A neural network consists of a set of nodes, a set of directed
connections between a subset of nodes and a set of weights on the
connections. The connections specify inputs and outputs to and from
nodes and there are three forms of nodes: input nodes (for input to
the network from the outside world), output nodes, and hidden nodes
which only connect to other nodes. Nodes are typically arranged in
layers: the input layer, hidden layer(s) and output layer.
Nodes compute by integrating their inputs using an activation function
and passing on their activation as output. Connection weights modulate
the activation they pass on and in the simplest form of learning
weights are modified while all else remains fixed. The most common
approach to learning weights is to use a gradient descent-based
learning rule such as backpropagation.
The *architecture* of a NN refers to the set of nodes,
connections, activation functions and the plasticity of nodes; whether
they can be updated or not. Most often all nodes use the same
activation function and in virtually all cases all nodes can be
updated.
Evolution has been applied at three levels: weights, architecture and
learning rules. In terms of architecture, evolution has been used to
determine connectivity, select activation functions, and determine
plasticity.

An alternative is to evolve the weights which has the advantages that EAs don't rely on gradients and can work on discrete fitness functions. Another advantage of evolving weights is that the same evolutionary method can be used for different types of network (feedforward, recurrent, higher order), which is a great convenience for the engineer [316]. Consequently, much research has been done on evolution of weights. Unsurprisingly fitness functions penalise NN error but they also typically penalise network complexity (number of hidden nodes) in order to control overfitting. The expressive power of a NN depends on the number of hidden nodes: fewer nodes = less expressive = fits training data less while more nodes = more expressive = fits data better. As a result, if a NN has too few nodes it underfits while with too many nodes it overfits. In terms of training rate there is no clear winner between evolution and gradient descent; which is better depends on the problem [316]. However, Yao [316] states that evolving weights AND architecture is better than evolving weights alone and that evolution seems better for reinforcement learning and recurrent networks. Floreano [93] suggests evolution is better for dynamic networks. Happily we don't have to choose between the two approaches.

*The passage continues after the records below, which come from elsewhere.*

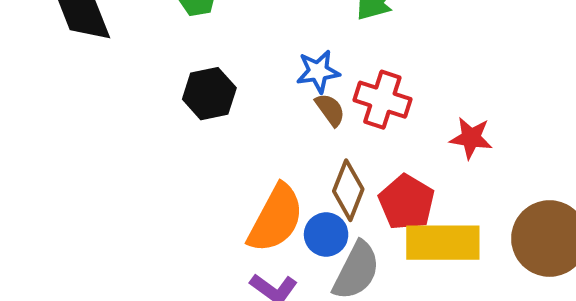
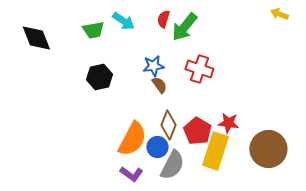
red cross: (382, 100) -> (199, 69), moved
red star: (471, 138) -> (228, 123), moved
yellow rectangle: (443, 243) -> (215, 151), turned -72

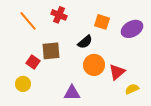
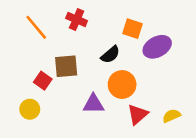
purple ellipse: (132, 29) -> (157, 47), moved
red triangle: (117, 72) -> (138, 114), moved
purple triangle: (72, 93) -> (93, 104), moved

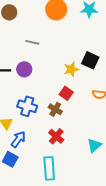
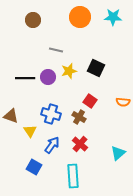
black square: (90, 60) -> (96, 68), moved
yellow star: (71, 69) -> (69, 71), moved
blue arrow: (18, 139) -> (52, 145), moved

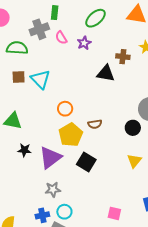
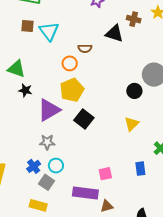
brown semicircle: (95, 124) -> (85, 48), moved
black star: (24, 150) -> (25, 90), moved
pink square: (114, 213) -> (105, 174), turned -32
blue cross: (42, 215) -> (34, 166), turned -32

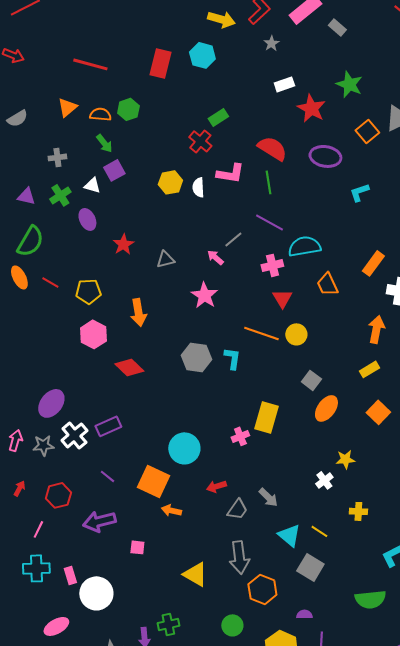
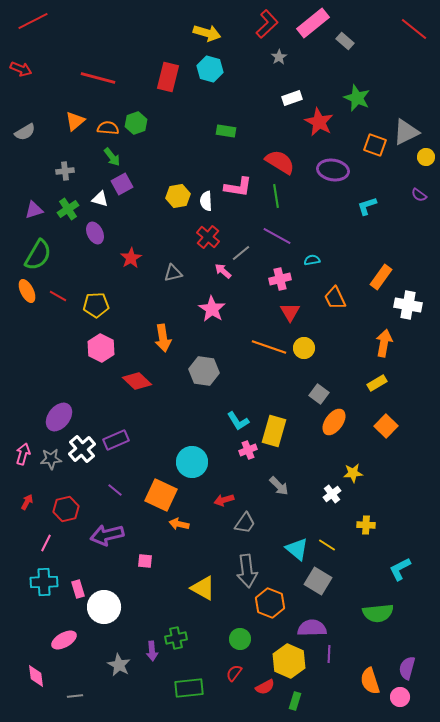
yellow arrow: (221, 19) -> (207, 33), moved
green rectangle: (218, 117) -> (226, 131), turned 42
orange square: (367, 131) -> (375, 145), turned -30
red cross: (200, 141) -> (208, 237), moved
purple triangle: (26, 196) -> (34, 210), turned -30
cyan semicircle: (304, 246) -> (312, 260), size x0.5
orange arrow: (138, 312) -> (163, 338), moved
cyan L-shape: (232, 358) -> (238, 421), moved, turned 140
gray arrow: (268, 497) -> (279, 486), moved
purple semicircle: (304, 614) -> (312, 628), size x1.8

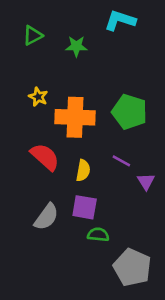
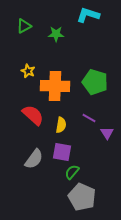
green semicircle: (98, 235) -> (72, 172), turned -56
gray pentagon: (132, 267) -> (82, 197), moved

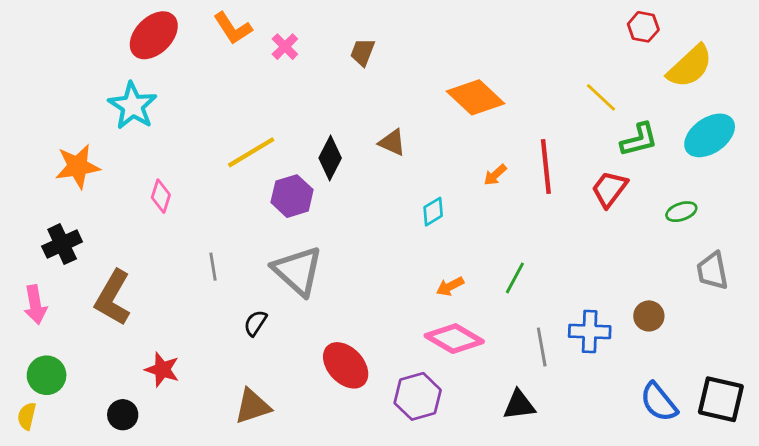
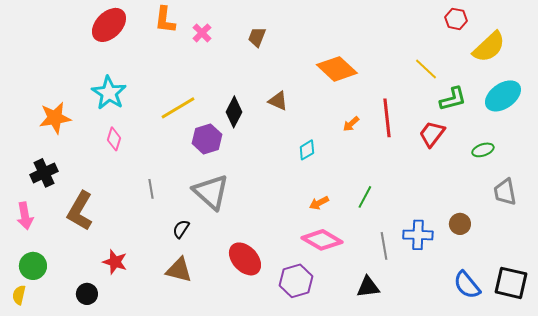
orange L-shape: (233, 28) -> (165, 20), turned 40
cyan star: (133, 106) -> (109, 93), moved
brown triangle: (253, 406) -> (179, 270), moved, turned 32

- The surface is infinitely large since the number of possible nodes and connections is unbounded;
- the surface is nondifferentiable since changes in the number of nodes or connections are discrete and can have a discontinuous effect on EANN's performance;
- the surface is complex and noisy since the mapping from an architecture to its performance is indirect, strongly epistatic, and dependent on the evaluation method used;
- the surface is deceptive since similar architectures may have quite different performance;
- the surface is multimodal since different architectures may have similar performance.

There are good reasons to evolve architectures and weights simultaneously. If we learn with gradient descent there is a many-to-one mapping from NN genotypes to phenotypes [318]. Random initial weights and stochastic learning lead to different outcomes, which makes fitness evaluation noisy, and necessitates averaging over multiple runs, which means the process is slow. On the other hand, if we evolve architectures and weights simultaneously we have a one-to-one genotype to phenotype mapping which avoids the problem above and results in faster learning. Furthermore, we can co-optimise other parameters of the network [93] at the same time. For example, [21] found the best networks had a very high learning rate which may have been optimal due to many factors such as initial weights, training order, and amount of training. Without co-optimising architecture and weights evolution would not have been able to take all factors into account at the same time.

One approach is to evolve only learning rule parameters [316] such as the learning rate and momentum in backpropagation. This has the effect of adapting a standard learning rule to the architecture or problem at hand. Non-evolutionary methods of adapting training rules also exist. Castillo [66], working with multi-layer perceptrons, found evolving the architecture, initial weights and rule parameters together as good or better than evolving only first two or the third.

We can also evolve new learning rules [316,233]. Open-ended evolution of rules was initially considered impractical and instead Chalmers [67] specified a generic, abstract form of update and evolved its parameters to produce different concrete rules. The generic update was a linear function of ten terms, each of which had an associated evolved real-valued weight. Four of the terms represented local information for the node being updated while the other six terms were the pairwise products of the first four. Using this method Chalmers was able to rediscover the delta rule and some of its variants. This approach has been used by a number of others and has been reported to outperform human-designed rules [78]. More recently, GP was used to evolve novel types of rules from a set of mathematical functions and the best new rules consistently outperformed standard backpropagation [233]. Whereas architectures are fixed, rules could potentially change over their lifetime (e.g. their learning rate could change) but evolving dynamic rules would naturally be much more complex than evolving static ones.